Required work: Copy, exactly and without additions, every line in the records below from the one holding "Nacar'ın defilesi için" through the one holding "Orkestrası'nın Vivaldi eserleri eşliğinde", both ends included.

Source material:
[Start of Attachment]
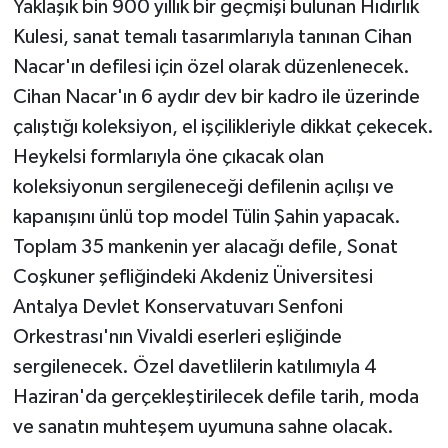
Yaklaşık bin 900 yıllık bir geçmişi bulunan Hıdırlık
Kulesi, sanat temalı tasarımlarıyla tanınan Cihan
Nacar'ın defilesi için özel olarak düzenlenecek.
Cihan Nacar'ın 6 aydır dev bir kadro ile üzerinde
çalıştığı koleksiyon, el işçilikleriyle dikkat çekecek.
Heykelsi formlarıyla öne çıkacak olan
koleksiyonun sergileneceği defilenin açılışı ve
kapanışını ünlü top model Tülin Şahin yapacak.
Toplam 35 mankenin yer alacağı defile, Sonat
Coşkuner şefliğindeki Akdeniz Üniversitesi
Antalya Devlet Konservatuvarı Senfoni
Orkestrası'nın Vivaldi eserleri eşliğinde
sergilenecek. Özel davetlilerin katılımıyla 4
Haziran'da gerçekleştirilecek defile tarih, moda
ve sanatın muhteşem uyumuna sahne olacak.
[End of Attachment]
Exercise solution:
Nacar'ın defilesi için özel olarak düzenlenecek.
Cihan Nacar'ın 6 aydır dev bir kadro ile üzerinde
çalıştığı koleksiyon, el işçilikleriyle dikkat çekecek.
Heykelsi formlarıyla öne çıkacak olan
koleksiyonun sergileneceği defilenin açılışı ve
kapanışını ünlü top model Tülin Şahin yapacak.
Toplam 35 mankenin yer alacağı defile, Sonat
Coşkuner şefliğindeki Akdeniz Üniversitesi
Antalya Devlet Konservatuvarı Senfoni
Orkestrası'nın Vivaldi eserleri eşliğinde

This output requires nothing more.